**What this task involves**
The number of lines holding the string "ĐIỂN" is all that is wanted; count them in the records below.

**Data**
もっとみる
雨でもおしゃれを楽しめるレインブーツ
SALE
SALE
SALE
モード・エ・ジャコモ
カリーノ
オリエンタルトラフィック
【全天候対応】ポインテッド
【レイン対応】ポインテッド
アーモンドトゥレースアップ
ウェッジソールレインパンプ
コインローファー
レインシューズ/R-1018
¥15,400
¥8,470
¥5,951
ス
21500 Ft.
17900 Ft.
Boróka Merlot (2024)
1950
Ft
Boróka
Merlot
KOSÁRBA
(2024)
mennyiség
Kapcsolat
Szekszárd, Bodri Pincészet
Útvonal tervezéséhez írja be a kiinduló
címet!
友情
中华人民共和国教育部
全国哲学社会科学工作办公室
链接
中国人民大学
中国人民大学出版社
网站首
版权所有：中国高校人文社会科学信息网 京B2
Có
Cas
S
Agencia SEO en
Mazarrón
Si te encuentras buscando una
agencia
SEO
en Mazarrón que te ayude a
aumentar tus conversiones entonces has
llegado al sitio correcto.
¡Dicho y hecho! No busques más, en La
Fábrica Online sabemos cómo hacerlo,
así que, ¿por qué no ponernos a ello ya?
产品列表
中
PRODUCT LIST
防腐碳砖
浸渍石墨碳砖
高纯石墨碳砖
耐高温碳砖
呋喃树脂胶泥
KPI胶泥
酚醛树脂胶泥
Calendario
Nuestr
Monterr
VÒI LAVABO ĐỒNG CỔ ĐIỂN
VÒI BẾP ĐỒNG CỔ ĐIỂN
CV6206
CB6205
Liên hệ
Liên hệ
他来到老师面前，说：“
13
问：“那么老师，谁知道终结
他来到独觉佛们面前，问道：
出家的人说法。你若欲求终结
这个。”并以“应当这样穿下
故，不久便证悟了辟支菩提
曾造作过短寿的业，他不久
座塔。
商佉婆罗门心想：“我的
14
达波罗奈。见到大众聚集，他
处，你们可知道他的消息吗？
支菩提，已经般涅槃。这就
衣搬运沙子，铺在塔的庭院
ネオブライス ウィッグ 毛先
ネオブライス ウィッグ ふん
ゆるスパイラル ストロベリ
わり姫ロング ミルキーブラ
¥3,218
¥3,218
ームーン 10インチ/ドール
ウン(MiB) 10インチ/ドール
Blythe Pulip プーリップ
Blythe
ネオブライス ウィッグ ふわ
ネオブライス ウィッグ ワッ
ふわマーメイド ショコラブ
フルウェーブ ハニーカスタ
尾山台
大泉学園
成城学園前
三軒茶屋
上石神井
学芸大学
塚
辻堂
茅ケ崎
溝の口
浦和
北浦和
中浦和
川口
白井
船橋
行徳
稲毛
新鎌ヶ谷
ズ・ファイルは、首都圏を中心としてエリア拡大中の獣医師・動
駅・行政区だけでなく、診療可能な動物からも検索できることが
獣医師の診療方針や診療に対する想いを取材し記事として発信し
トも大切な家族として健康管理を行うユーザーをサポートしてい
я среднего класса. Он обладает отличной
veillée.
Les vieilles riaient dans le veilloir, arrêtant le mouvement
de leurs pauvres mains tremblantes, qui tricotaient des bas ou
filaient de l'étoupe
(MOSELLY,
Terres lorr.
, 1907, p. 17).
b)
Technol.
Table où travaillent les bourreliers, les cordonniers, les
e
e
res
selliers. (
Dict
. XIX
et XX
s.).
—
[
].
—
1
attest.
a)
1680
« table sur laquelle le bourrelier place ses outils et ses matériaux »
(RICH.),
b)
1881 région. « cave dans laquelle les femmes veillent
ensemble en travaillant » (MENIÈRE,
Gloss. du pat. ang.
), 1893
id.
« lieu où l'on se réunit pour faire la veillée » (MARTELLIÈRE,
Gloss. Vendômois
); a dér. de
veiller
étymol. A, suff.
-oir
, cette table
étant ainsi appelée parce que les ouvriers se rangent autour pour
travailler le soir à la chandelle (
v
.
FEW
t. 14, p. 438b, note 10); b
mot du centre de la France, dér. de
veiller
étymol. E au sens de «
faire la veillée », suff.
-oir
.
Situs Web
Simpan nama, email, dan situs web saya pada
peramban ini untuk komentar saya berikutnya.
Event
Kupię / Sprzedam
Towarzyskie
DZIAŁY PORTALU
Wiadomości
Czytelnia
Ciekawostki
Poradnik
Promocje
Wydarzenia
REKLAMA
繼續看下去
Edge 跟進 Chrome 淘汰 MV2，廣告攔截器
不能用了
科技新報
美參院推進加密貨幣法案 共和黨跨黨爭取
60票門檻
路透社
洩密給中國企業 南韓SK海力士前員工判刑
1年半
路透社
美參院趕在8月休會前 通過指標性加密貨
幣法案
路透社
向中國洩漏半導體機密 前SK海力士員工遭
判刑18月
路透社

**Answer for this exercise**
2